A paz não se constrói com esta espécie de gente. No que toca à Europa, as políticas seguidas continuam a ser contra os valores humanos. Nisso acompanho o alerta deixado no postal.
"Atribuir algum tipo de inteligência religiosa – ou política, para crimes similares com esta suposta motivação – a quem está num estado de niilismo assassino e suicida é uma perversão que não defende os inocentes e que alimenta a psicose."
http://aspirinab.com/valupi/o-poder-das-caricaturas/
leiam Dell Valle guerras contra a Europa ,está lá tudo
Deixemo-nos de lirismos: há imigrantes e imigrantes. Há pessoas que querem integrar-se nas sociedades de acolhimento, tornar-se cidadãos de pleno direito, conviver com a diferença de forma pacífica, e esses merecem todo o nosso respeito e solidariedade. E há pessoas que rejeitam violentamente a cultura da sociedade que os acolheu, que aspiram a mudar a sociedade que os acolheu, pela força se necessário, que se segregam em guetos focos de ódio e fundamentalismo, que proclamam a violência, e esses têm de ser escorraçados do nosso seio e reenviados para os países de origem, visto que nunca se integrarão e serão fautores de ódio e violência.
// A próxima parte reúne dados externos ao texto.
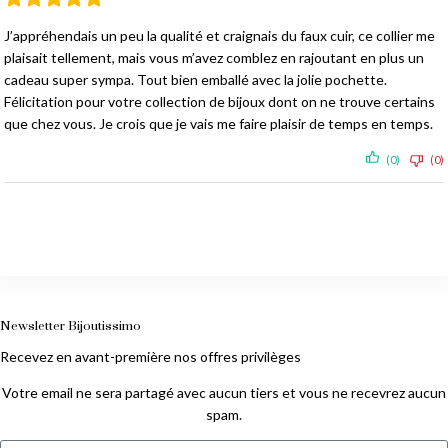
J’appréhendais un peu la qualité et craignais du faux cuir, ce collier me
plaisait tellement, mais vous m’avez comblez en rajoutant en plus un
cadeau super sympa. Tout bien emballé avec la jolie pochette.
Félicitation pour votre collection de bijoux dont on ne trouve certains
que chez vous. Je crois que je vais me faire plaisir de temps en temps.
(0)
(0)
Newsletter Bijoutissimo
Recevez en avant-première nos offres privilèges
Votre email ne sera partagé avec aucun tiers et vous ne recevrez aucun
spam.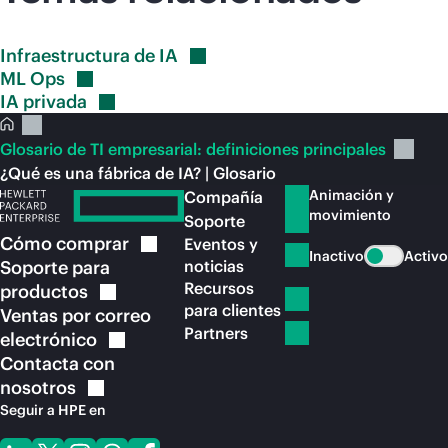
Infraestructura de
IA
ML
Ops
IA
privada
Glosario de TI empresarial: definiciones principales
¿Qué es una fábrica de IA? | Glosario
Animación y
Compañía
movimiento
Soporte
Cómo
comprar
Eventos y
Inactivo
Activo
Soporte para
noticias
Recursos
productos
para clientes
Ventas por correo
Partners
electrónico
Contacta con
nosotros
Seguir a HPE en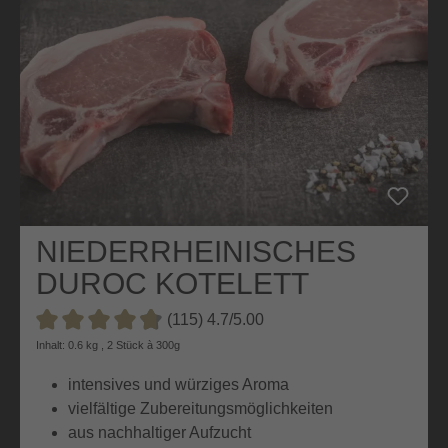
NIEDERRHEINISCHES
DUROC KOTELETT
(115) 4.7/5.00
Durchschnittliche Bewertung von 4.7 von 5 Sternen
Inhalt: 0.6 kg , 2 Stück à 300g
intensives und würziges Aroma
vielfältige Zubereitungsmöglichkeiten
aus nachhaltiger Aufzucht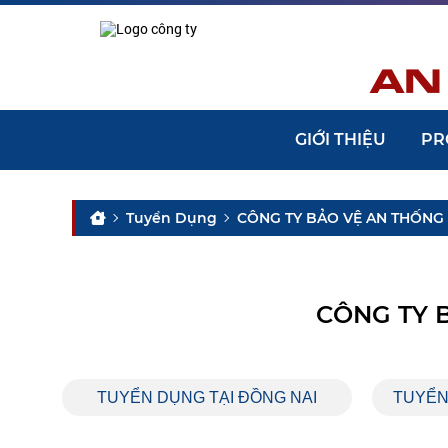
GIỚI THIỆU
PR
Tuyển Dụng
CÔNG TY BẢO VỆ AN THỐNG
CÔNG TY 
ONG
TUYỂN DỤNG TẠI ĐỒNG NAI
TUYỂN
Não se pretende escorraçar os imigrantes, quer-se sim escorraçar os que não pertencem entre nós, por sua própria opção.
Acolher os que têm valores humanos representativos do conceito de civilização, no potencial económico e cultural possível do país de acolhimento, é um direito humano fundamental. Mas, sempre que estas condições não sejam verificadas, o acolhimento contem o perigo do seu absurdo.
"... Amedy Coulibaly, suspeito do ataque de Montrouge e responsável pelo assalto ao supermercado kosher em Porte Vincennes. É o sétimo de uma família de 10 filhos.
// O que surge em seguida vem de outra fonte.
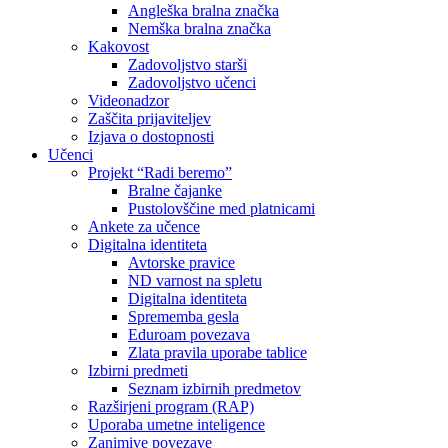
Angleška bralna značka
Nemška bralna značka
Kakovost
Zadovoljstvo starši
Zadovoljstvo učenci
Videonadzor
Zaščita prijaviteljev
Izjava o dostopnosti
Učenci
Projekt “Radi beremo”
Bralne čajanke
Pustolovščine med platnicami
Ankete za učence
Digitalna identiteta
Avtorske pravice
ND varnost na spletu
Digitalna identiteta
Sprememba gesla
Eduroam povezava
Zlata pravila uporabe tablice
Izbirni predmeti
Seznam izbirnih predmetov
Razširjeni program (RAP)
Uporaba umetne inteligence
Zanimive povezave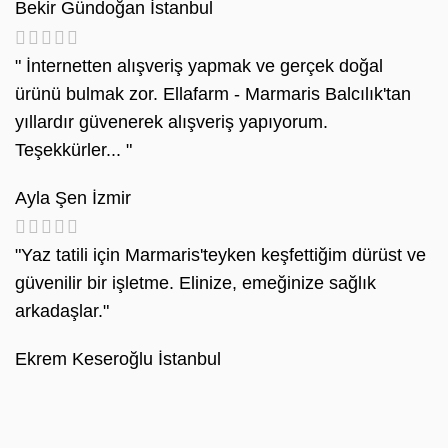
Bekir Gündoğan
İstanbul
" İnternetten alışveriş yapmak ve gerçek doğal
ürünü bulmak zor. Ellafarm - Marmaris Balcılık'tan
yıllardır güvenerek alışveriş yapıyorum.
Teşekkürler... "
Ayla Şen
İzmir
"Yaz tatili için Marmaris'teyken keşfettiğim dürüst ve
güvenilir bir işletme. Elinize, emeğinize sağlık
arkadaşlar."
Ekrem Keseroğlu
İstanbul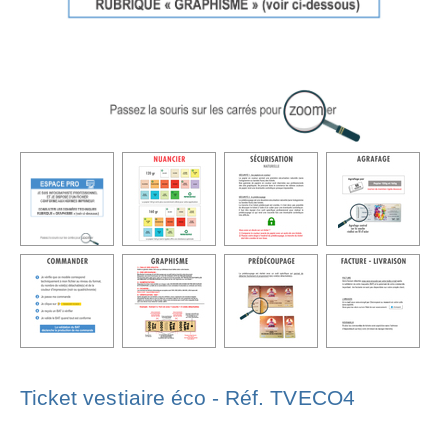
Ticket vestiaire éco - Réf. TVECO4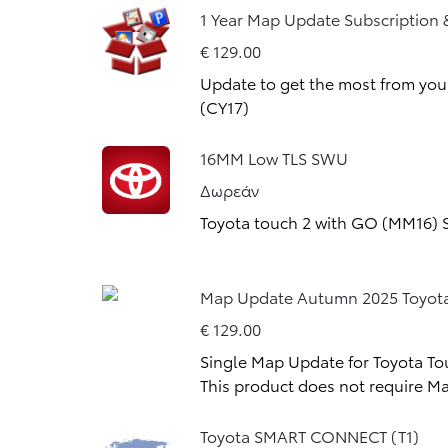
1 Year Map Update Subscription 
€ 129.00
Update to get the most from you
(CY17)
Από
16MM Low TLS SWU
849,83 € /Μήνα
Δωρεάν
Corolla Touring Sports
Toyota touch 2 with GO (MM16) 
Αγοράστε Online
HYBRID ELECTRIC
Map Update Autumn 2025 Toyota
€ 129.00
Single Map Update for Toyota T
This product does not require Ma
Toyota SMART CONNECT (T1)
Foi preso em 2008 e no cadastro contém oito condenações por roubo qualificado e posse de droga. Conheceu Cherif Kouachi, um dos alegados autores do ataque ao Charlie Hebdo, na prisão, onde se tornaram amigos."
Mais uma vítima do sistema portanto.
http://senhoresdomundo.blogspot.pt/2012/04/guerras-contra-europa.html
Anónimo das 16:48,
Não conhece a frase famosa de Ortega y Gasset (1883-1955): «O homem é o homem e as suas circunstâncias.»
É dentro desta matriz que devemos analisar as coisas e não a partir de preconceitos ideológicos.